La Paz. La primera huelga nacional en Bolivia contra el gobierno izquierdista de Evo Morales, en demanda de mejores salarios, derivó el martes en hechos de violencia que dejaron al menos un herido y 15 detenidos, pese a que fue reportada poca adhesión de trabajadores a la protesta.

Los incidentes se produjeron cuando centenares de trabajadores de fábricas chocaron con policías que custodiaban oficinas públicas en el centro de La Paz, en el más grave cuestionamiento sindical a la política social del gobierno tras cuatro años de idilio entre el líder cocalero y la cúpula sindical.

La huelga de un día fue convocada por la Central Obrera Boliviana en demanda de un aumento salarial mayor al 5% decretado la semana pasada por Morales, quien inició en enero su segundo mandato quinquenal con la promesa de una rápida industrialización para poner fin a la pobreza extendida en el país.

En el hecho de mayor violencia, manifestantes atacaron en la tarde con dinamitas y bombas caseras las oficinas del Ministerio de Trabajo, situado a menos de 500 metros del palacio presidencial, reportó un fotógrafo de Reuters.

El comandante policial de La Paz, coronel Ciro Fernández, dijo a reporteros que "el ataque fue disuelto con agentes químicos y el saldo del incidente fue de una persona herida por una bomba tipo molotov y 15 detenidos que pasarán a disposición de un fiscal".

Huelga parcial.

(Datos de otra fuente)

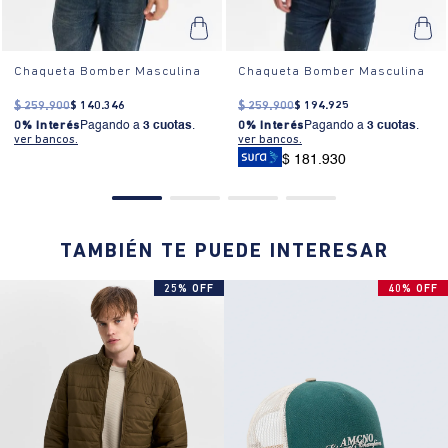
Chaqueta Bomber Masculina
Chaqueta Bomber Masculina
$
259
.
900
$
140
.
346
$
259
.
900
$
194
.
925
0% Interés
Pagando a
3 cuotas
.
0% Interés
Pagando a
3 cuotas
.
ver bancos.
ver bancos.
$ 181.930
TAMBIÉN TE PUEDE INTERESAR
25% OFF
40% OFF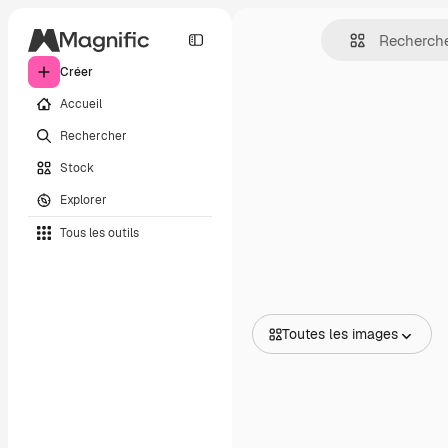
Créer
Accueil
Rechercher
Stock
Explorer
Tous les outils
Toutes les images
Toutes les images
Vecteurs
Illustrations
Photos
PSD
Modèles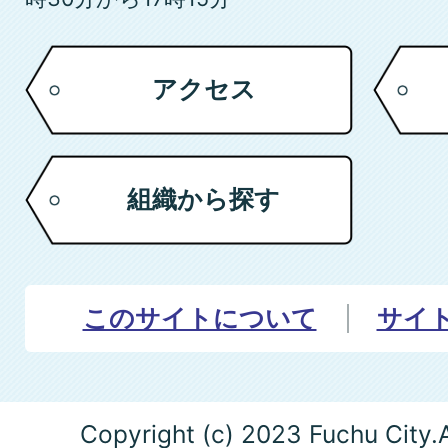
アクセス
組織から探す
このサイトについて
サイ
Copyright (c) 2023 Fuchu City.A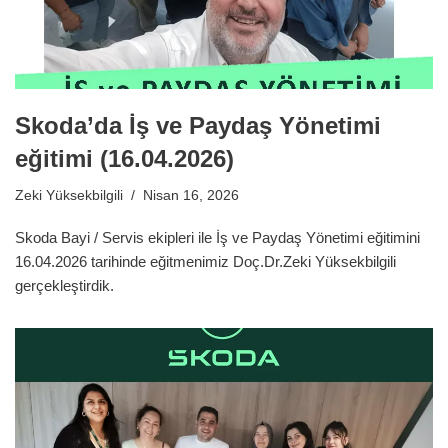
Skoda’da İş ve Paydaş Yönetimi
eğitimi (16.04.2026)
Zeki Yüksekbilgili
Nisan 16, 2026
Skoda Bayi / Servis ekipleri ile İş ve Paydaş Yönetimi eğitimini
16.04.2026 tarihinde eğitmenimiz Doç.Dr.Zeki Yüksekbilgili
gerçekleştirdik.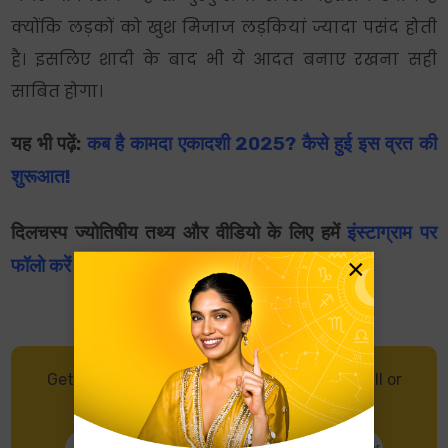
क्योंकि लड़कों को खुश मिजाज लड़कियां ज्यादा पसंद होती
है। इसलिए शादी के बाद भी ये आदत बनाए रखना सही
साबित होगा।
यह भी पढ़ें:
कब है कामदा एकादशी 2025? कैसे हुई इस व्रत की
शुरूआत!
दिलचस्प ज्योतिषीय तथ्य और वीडियो के लिए हमें
इंस्टाग्राम पर
×
फॉलो करें
और अपना
दैनिक राशिफल पढ़ें
।
Get in touch with an Astrologer through Call or
Chat, and get accurate predictions.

Al margen de esos incidentes y de una masiva marcha de maestros y mineros en la ciudad altiplánica de Oruro, la huelga afectó sólo parcialmente a escuelas, hospitales, fábricas pequeñas y transporte interurbano, reportaron medios locales.

Sectores clave como la industria petrolera y la mayor parte de la minería, el transporte urbano, las aerolíneas, el comercio, la banca y las oficinas públicas funcionaron con normalidad.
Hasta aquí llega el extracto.